MRI scans have revealed how the impact of “toxic stress” caused by racism and poverty on Black children’s brains can impact mental health in later life.

A study published in the American Journal of Psychiatry found that disparities in eight of 14 brain areas were affected by adverse childhood experiences, such as coming from a low household income.

Researchers analysed the MRI scans of Black children in the US to identify differences in the volume of certain brain structures. They found that these could accumulate as children grow older and play a role in the development of mental health issues, such as post-traumatic stress disorder (PTSD), in later life.

Lower brain volume was detected in children with lower household income — both Black and white. However, Black children are more likely to live in lower-income households in the US, as they are in the UK, so they were more likely to be impacted.

“Toxic stress” refers to prolonged exposure to adverse experiences that leads to excessive activation of stress response systems and an accumulation of stress hormones, which in turn disrupt the immune and metabolic regulatory systems and ultimately the developing brain structure.

“Taken together, early-life adversity may act as a toxic stressor that disproportionately impacts Black children as a result of their significantly greater exposure to adversity and contributes to differential neural development of key threat-processing regions,” researchers said.

“The findings from this study thus have important implications for our understanding of the impact of socioeconomic and environmental inequalities on mental health in the United States and our understanding of racial differences in psychiatric disorder development, particularly PTSD (...).

“Although more research is needed on the neurobiological consequences of racial disparities in childhood adversity, the present findings offer new insight into biological impacts of disproportionate stress exposure.”

 (AFP via Getty Images)
(AFP via Getty Images)

Black households in America on average, have a lower income, lower educational attainment and higher rates of unemployment and poverty compared with white households.

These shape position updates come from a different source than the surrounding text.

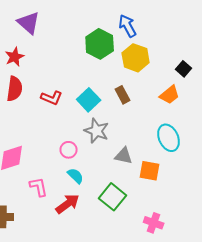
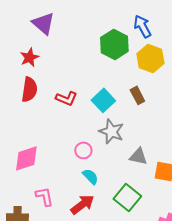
pink L-shape: (39, 187) -> (44, 196), moved

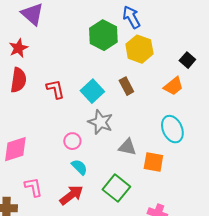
red L-shape: (66, 98) -> (55, 89), turned -125

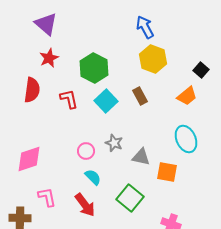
green hexagon: (103, 35) -> (94, 68), moved
red star: (18, 48) -> (49, 58), moved
gray star: (100, 122) -> (114, 143), moved, size x0.7
red arrow: (71, 195) -> (85, 205), turned 90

Research suggests that Black children are more likely to be exposed to trauma and domestic violence and are more likely to have a parent who died, is in prison or are divorced or separated compared with white children.

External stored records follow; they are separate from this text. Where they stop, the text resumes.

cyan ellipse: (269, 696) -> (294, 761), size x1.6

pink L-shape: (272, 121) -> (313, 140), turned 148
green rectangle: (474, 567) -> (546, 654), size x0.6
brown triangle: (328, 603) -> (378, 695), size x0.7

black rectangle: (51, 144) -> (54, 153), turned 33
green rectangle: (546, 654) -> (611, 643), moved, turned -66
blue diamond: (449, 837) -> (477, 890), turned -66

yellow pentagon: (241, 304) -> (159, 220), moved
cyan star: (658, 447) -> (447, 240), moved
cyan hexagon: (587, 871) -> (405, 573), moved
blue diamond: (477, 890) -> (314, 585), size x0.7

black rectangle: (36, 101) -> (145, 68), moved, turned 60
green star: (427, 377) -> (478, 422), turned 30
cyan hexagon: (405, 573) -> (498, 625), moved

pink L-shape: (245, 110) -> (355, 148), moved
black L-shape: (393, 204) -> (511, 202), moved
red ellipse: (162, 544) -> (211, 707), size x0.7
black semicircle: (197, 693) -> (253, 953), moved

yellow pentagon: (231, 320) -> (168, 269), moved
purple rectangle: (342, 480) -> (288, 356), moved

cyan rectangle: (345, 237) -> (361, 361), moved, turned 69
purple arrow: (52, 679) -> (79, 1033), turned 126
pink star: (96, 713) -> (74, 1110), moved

“These racial disparities are not random,” researchers confirmed. “Rather, they are deep-rooted structural inequalities that result from a history of disenfranchisement of racially minoritised groups (e.g., slavery, segregation) that reinforce themselves through societal norms and practices (i.e., systemic racism).”

Some psychologists have long attempted to assert the egregious and discredited theory that Black people’s brains are different because they are inferior.

However, given that race is a social construct and all human beings are 99.9 per cent identical in their genetic makeup, the study has been hailed as further proof that social inequalities are a key determinant in health inequalities, and not the other way around.

Nathaniel G. Harnett, who led the study and is director of the Neurobiology of Affective Traumatic Experiences Laboratory at McLean Hospital, said: “There’s this (...) view that Black and white people have different brains.

“When you do brain scans, you’ll sometimes see differences in how the brain responds to different stimuli, or there might be differences in the size of different brain regions.”

“But we don’t think that’s due to skin color. We don’t think white people have just categorically different brains than Black people. We really think it’s due to the different experiences these groups have,” he said.